Autoregression is a time series model that uses observations from previous time steps as input to a regression equation to predict the value at the next time step.

We start with the same model as in the previous tutorial.

[4]:
import pandas as pd
from neuralprophet import NeuralProphet, set_log_level

# Disable logging messages unless there is an error
set_log_level("ERROR")

# Load the dataset from the CSV file using pandas
df = pd.read_csv("https://github.com/ourownstory/neuralprophet-data/raw/main/kaggle-energy/datasets/tutorial01.csv")

# Model and prediction
m = NeuralProphet(
    n_changepoints=10,
    yearly_seasonality=True,
    weekly_seasonality=True,
    daily_seasonality=True,
)
m.set_plotting_backend("plotly-static")
metrics = m.fit(df)
forecast = m.predict(df)
m.plot(forecast)
../_images/tutorials_tutorial04_2_3.png

To better understand what the remaining mismatch between our model and the real data is, we can look at the residuals.

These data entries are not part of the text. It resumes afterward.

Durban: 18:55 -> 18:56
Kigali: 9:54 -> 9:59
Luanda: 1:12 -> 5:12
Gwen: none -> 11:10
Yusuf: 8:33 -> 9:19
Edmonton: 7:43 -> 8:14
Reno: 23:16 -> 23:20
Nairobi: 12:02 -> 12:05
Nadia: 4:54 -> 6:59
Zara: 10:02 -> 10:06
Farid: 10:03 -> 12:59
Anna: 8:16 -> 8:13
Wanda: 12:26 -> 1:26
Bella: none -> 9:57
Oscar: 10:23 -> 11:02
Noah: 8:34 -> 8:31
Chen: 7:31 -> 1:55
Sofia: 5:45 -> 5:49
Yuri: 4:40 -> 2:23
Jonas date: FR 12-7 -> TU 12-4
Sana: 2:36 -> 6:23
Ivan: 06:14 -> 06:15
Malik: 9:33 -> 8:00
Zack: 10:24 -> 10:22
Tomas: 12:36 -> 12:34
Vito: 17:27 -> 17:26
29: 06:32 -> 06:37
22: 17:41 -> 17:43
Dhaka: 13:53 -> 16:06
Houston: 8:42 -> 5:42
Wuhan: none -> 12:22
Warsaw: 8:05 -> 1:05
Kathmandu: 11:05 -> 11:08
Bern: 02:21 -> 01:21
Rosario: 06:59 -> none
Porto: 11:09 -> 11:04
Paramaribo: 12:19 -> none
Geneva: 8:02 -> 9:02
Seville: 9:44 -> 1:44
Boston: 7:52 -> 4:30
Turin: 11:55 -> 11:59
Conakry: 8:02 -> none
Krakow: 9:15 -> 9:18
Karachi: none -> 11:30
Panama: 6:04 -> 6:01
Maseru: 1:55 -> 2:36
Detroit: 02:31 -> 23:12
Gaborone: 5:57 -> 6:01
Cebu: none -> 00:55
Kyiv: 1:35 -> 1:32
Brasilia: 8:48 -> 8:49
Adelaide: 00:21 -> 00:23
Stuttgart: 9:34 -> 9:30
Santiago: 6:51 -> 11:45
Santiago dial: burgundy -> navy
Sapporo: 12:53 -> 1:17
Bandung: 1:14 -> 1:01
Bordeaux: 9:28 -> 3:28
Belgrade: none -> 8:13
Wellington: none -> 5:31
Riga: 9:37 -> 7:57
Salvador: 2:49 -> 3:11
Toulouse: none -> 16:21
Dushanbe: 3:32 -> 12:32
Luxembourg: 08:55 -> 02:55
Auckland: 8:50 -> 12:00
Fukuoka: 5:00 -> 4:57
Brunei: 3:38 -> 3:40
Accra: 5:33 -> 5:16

The residuals are the difference between the model’s prediction and the real data. If the model is perfect, the residuals should be zero.

[5]:
df_residuals = pd.DataFrame({"ds": df["ds"], "residuals": df["y"] - forecast["yhat1"]})
fig = df_residuals.plot(x="ds", y="residuals", figsize=(10, 6))
../_images/tutorials_tutorial04_4_0.png

Let us explore what a good value for the autoregression would be. Create a autocorrelation chart.

[6]:
from statsmodels.graphics.tsaplots import plot_acf

plt = plot_acf(df_residuals["residuals"], lags=50)
../_images/tutorials_tutorial04_6_0.svg

Now we add autoregression to our model with the n_lags parameter.

[7]:
# Model and prediction
m = NeuralProphet(
    # Disable trend changepoints
    n_changepoints=10,
    # Disable seasonality components
    yearly_seasonality=True,
    weekly_seasonality=True,
    daily_seasonality=True,
    # Add the autogression
    n_lags=10,
)
m.set_plotting_backend("matplotlib")  # Use matplotlib due to #1235
metrics = m.fit(df)
forecast = m.predict(df)
m.plot(forecast)
../_images/tutorials_tutorial04_8_3.png

As we can see the forecasting model with autoregression does fit the data a lot better than the base model. Feel free to explore how different numbers of lags n_lags affect the model.

[8]:
m.plot_parameters(components=["autoregression"])
../_images/tutorials_tutorial04_10_0.png
[9]:
m.plot_components(forecast, components=["autoregression"])
../_images/tutorials_tutorial04_11_0.png